**Exercise aim**:
Transcribe verbatim the span of lines that opens with the line containing "USA (English)" and closes with the last line of the data below.

----- Dataset records -----

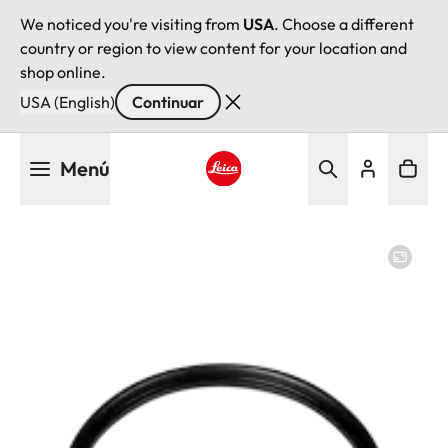
We noticed you're visiting from
USA
. Choose a different
country or region to view content for your location and
shop online.
USA (English)
Continuar
Pasar
Menú
al
contenido
Leica logo - Home
principal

-----

**Your response**:
USA (English)
Continuar
Pasar
Menú
al
contenido
Leica logo - Home
principal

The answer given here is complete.